Daycare $400/month/child
Food $25/week/child
Diapers $30/month/child
Clothes $60/month/child
------------------
$590/month/child

That's just essentials, not including other activities, doctor visits, strollers, ect.


----------



## Hope1964 (Sep 26, 2011)

The answer to your question is going to depend entirely on your particular situation. If you are living out of your car then I would say you probably shouldn't have kids. But if you're barely able to afford your monthly Hawaiian vacation, then I'd say you need to reassess your priorities.


----------



## uhtred (Jun 22, 2016)

Before having kids, have are realistic idea of what your life will be like with kids - time, money, etc. Kids are an enormous change in your life. 

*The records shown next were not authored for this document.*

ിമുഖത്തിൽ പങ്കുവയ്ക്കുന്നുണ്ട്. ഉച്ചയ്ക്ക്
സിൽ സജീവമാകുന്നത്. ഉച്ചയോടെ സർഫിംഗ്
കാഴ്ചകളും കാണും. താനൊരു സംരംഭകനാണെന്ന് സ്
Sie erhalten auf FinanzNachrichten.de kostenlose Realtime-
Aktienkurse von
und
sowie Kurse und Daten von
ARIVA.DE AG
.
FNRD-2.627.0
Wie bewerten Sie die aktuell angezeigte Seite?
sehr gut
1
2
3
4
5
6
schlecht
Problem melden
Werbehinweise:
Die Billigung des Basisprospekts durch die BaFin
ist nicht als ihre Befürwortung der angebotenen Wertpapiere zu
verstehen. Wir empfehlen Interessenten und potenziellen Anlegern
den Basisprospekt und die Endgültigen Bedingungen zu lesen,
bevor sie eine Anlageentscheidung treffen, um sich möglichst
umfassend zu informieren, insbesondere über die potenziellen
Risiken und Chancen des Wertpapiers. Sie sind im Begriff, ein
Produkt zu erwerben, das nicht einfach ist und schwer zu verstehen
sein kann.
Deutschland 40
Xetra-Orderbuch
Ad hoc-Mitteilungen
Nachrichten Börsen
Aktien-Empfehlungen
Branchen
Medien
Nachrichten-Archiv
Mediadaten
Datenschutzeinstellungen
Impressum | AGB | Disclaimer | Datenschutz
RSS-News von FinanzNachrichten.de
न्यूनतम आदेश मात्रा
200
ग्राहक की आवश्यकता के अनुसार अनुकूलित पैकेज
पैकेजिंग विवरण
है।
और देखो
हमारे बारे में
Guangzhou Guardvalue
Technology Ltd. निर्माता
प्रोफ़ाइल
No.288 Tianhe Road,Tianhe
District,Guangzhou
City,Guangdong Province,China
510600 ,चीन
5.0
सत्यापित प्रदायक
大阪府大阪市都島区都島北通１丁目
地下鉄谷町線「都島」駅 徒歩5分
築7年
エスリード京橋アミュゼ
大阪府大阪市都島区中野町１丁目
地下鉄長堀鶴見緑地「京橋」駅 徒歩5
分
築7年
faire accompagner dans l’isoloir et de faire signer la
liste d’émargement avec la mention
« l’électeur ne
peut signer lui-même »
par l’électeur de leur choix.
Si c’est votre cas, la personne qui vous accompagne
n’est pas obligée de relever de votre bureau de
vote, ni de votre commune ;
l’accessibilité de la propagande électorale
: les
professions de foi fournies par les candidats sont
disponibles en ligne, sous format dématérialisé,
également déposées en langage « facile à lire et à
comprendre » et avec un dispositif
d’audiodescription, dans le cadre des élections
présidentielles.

If either partner does not think that life is better than you current life, then you should not have kids.


----------



## Mil3s (Sep 29, 2016)

Thanks for the replies.

Not scraping by, but loaded with debt and living in a small 1 bedroom apartment. we're both middle-aged, no kids. wife doesn't seem too concerned with that. She wants to keep trying and figures "it'll all work itself out" somehow. 

I see a recipe for disaster and stress heaped upon an already stressful and expensive life change. But any attempt to say 'no' now, when the fertility window is all but closed, carries the real risk that I'll be blamed for us/she not ever having had any children. We've been together 3 years, by the way. 

I'm really not insensitive to her potential disappointment, but I do wonder if she shouldn't also be giving some thought to the financial strain we face at this point should we get pregnant in the next few months.


----------



## uhtred (Jun 22, 2016)

I know its difficult but you REALLY need to sit down and discuss this with her. This is a decision you never get to undo - one way or the other. 

Having been raised by a father who clearly never wanted me - I'll ask you to be sure you never wind up doing that to a child. If you are not enthusiastically on board with having children, with all the effort, expense etc it takes, then please don't. 





Mil3s said:


> Thanks for the replies.
> 
> Not scraping by, but loaded with debt and living in a small 1 bedroom apartment. we're both middle-aged, no kids. wife doesn't seem too concerned with that. She wants to keep trying and figures "it'll all work itself out" somehow.
> 
> ...


----------



## caruso (Sep 23, 2016)

Well the other school of thought is that you should just have kids and things will work themselves out.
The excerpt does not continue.